Eric Ehrenfried Baume OBE (29 May 1900 – 24 April 1967) was a New Zealand-born Australian based journalist, novelist, radio presenter, actor and television talk show host.

==Early life ==
Eric Baume was born Frederick Ehrenfried Baume in Auckland, New Zealand in 1900. His father, of the same name, was a lawyer and politician; his mother, Rosetta Baume, was a teacher and community worker, and one of the first women to stand for Parliament in New Zealand. Eric moved to Sydney in the early 1920s and worked for as editor for several papers. At this time he developed what was to become a lifelong addiction to gambling, which kept his family in debt for decades.

==Career ==
Baume wrote thirteen books, mostly novels, including Half Caste (1933). Film rights were purchased in 1946 by United Artists.

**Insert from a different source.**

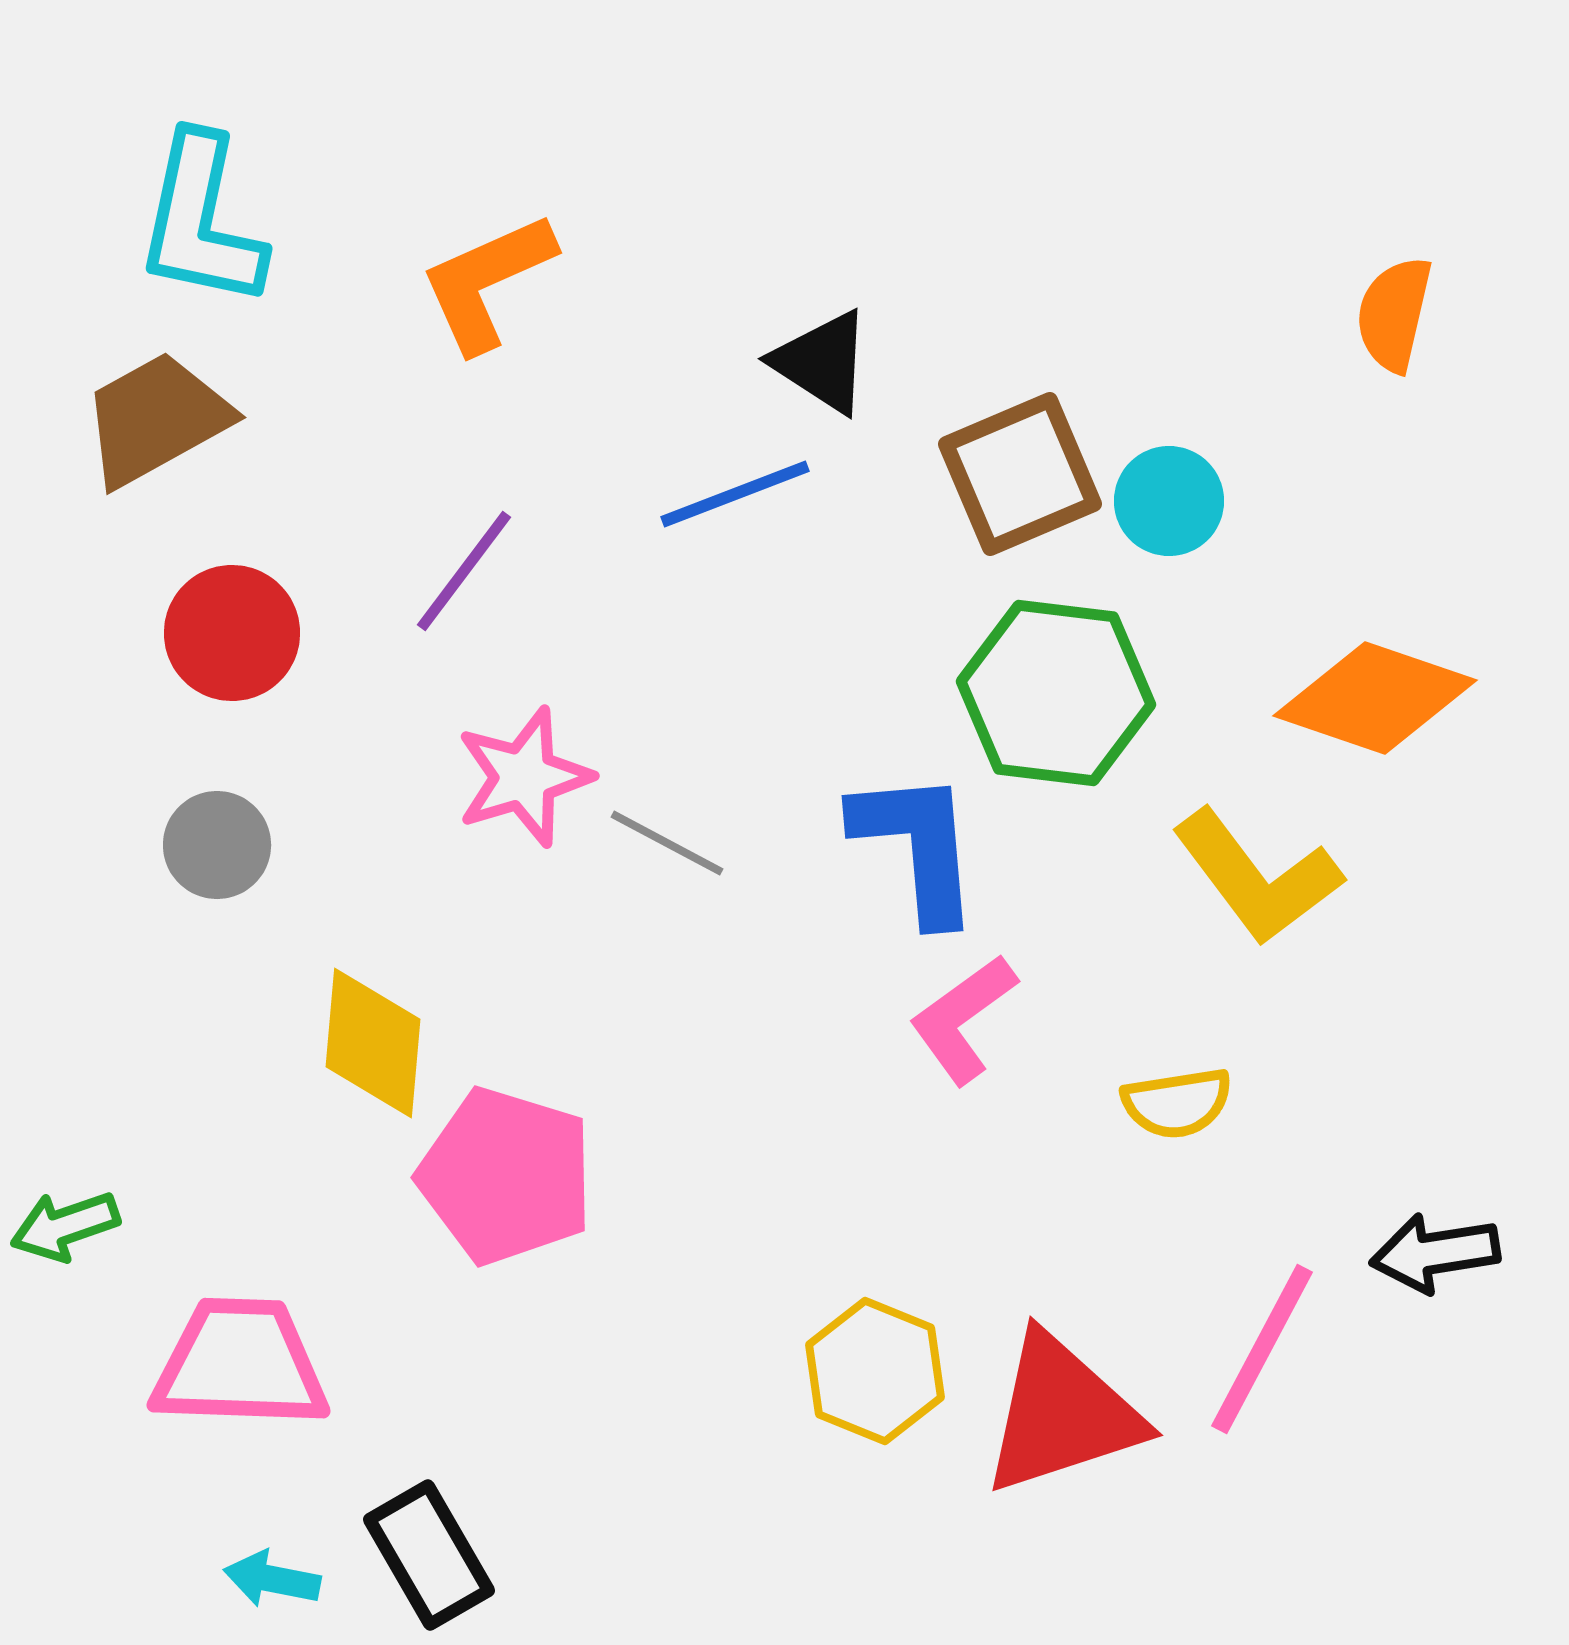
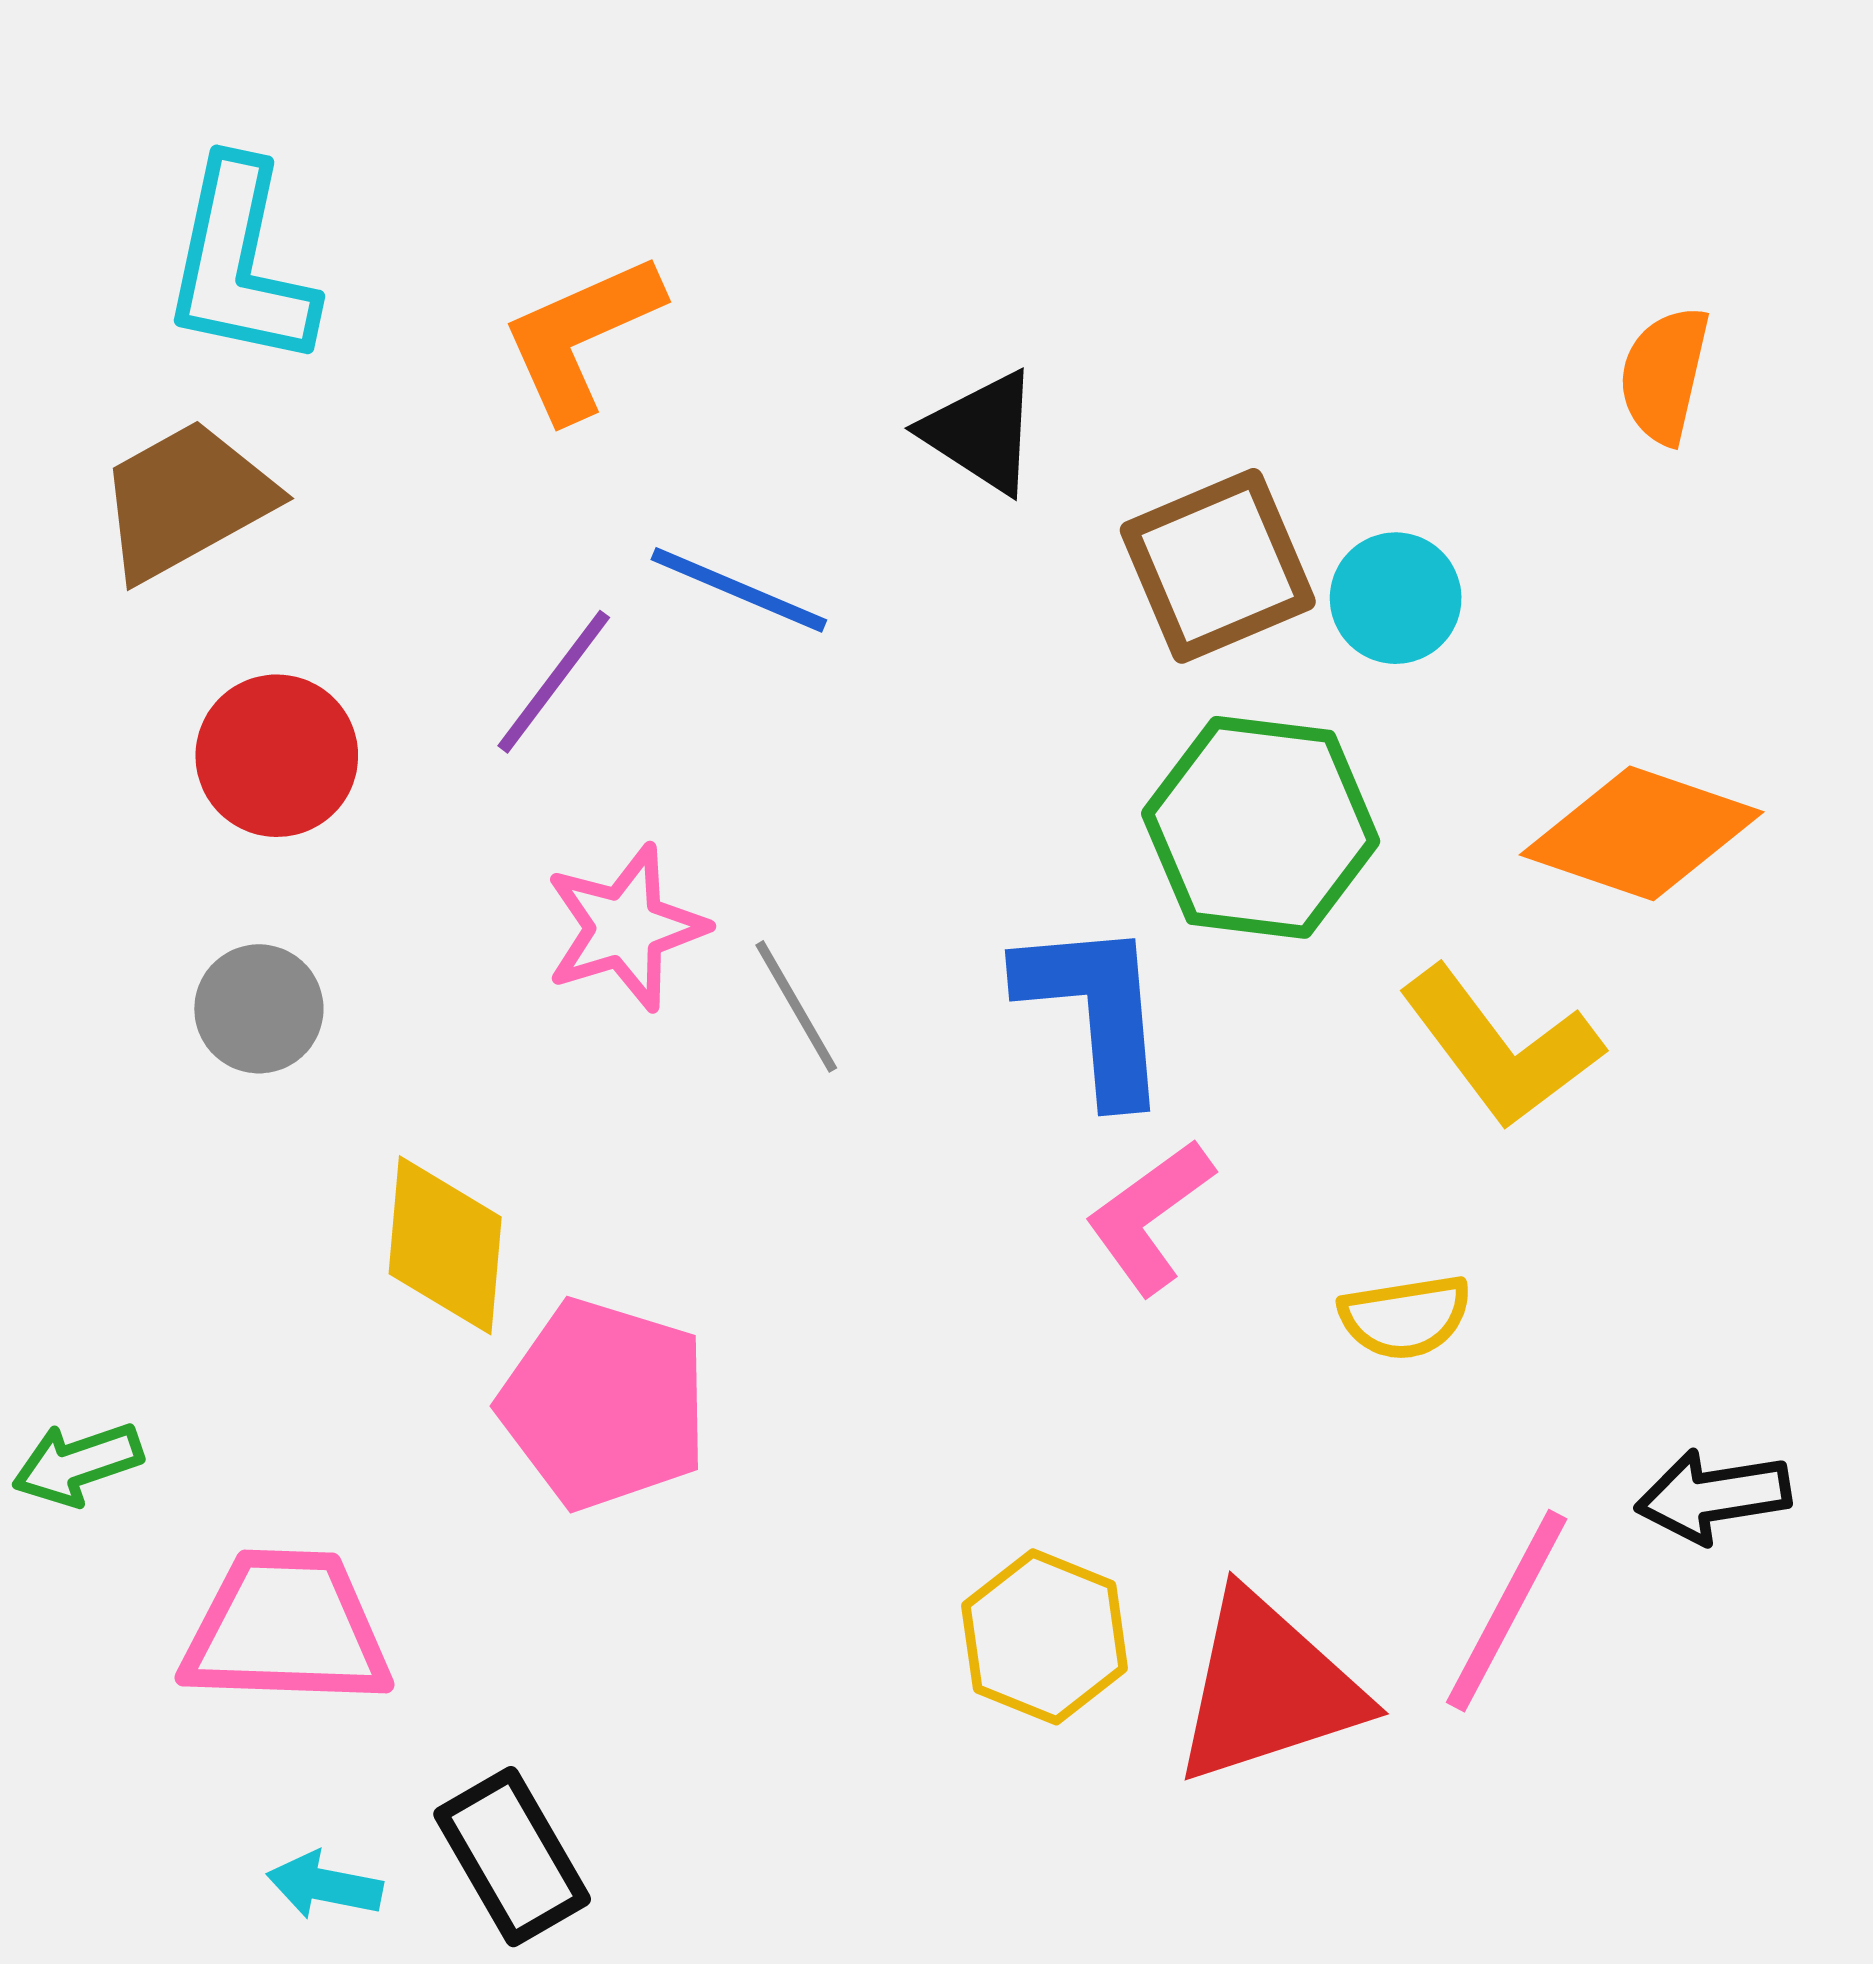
blue line: (735, 494) -> (739, 590), moved, turned 44
gray line: (667, 843) -> (796, 1006), turned 32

He hosted a radio series titled This I Believe. A television version aired on ATN-7 from 3 December 1956 to circa 27 July 1958.

He also hosted a short-lived show on ATN-7 on Sundays titled State Your Case during 1957.

In 1959 he hosted Men at the Top, and then began hosting Eric Baume's Viewpoint (1959–1961).

He is well remembered as "The Beast" in the Australian TV talk show Beauty and the Beast, where his gruff style compared to the ladies on the panel kept the ratings high.

==Honour ==
In 1966 he was appointed an Officer of the Order of the British Empire (OBE).

==Death ==
Baume died in 1967. His debts considerably exceeded his assets.

==Personal life ==
He was the uncle of Michael Baume and was also related to Peter Baume, both Liberal politicians and ministers.

His brother Sydney E. Baume was an executive with the Macquarie Broadcasting Network.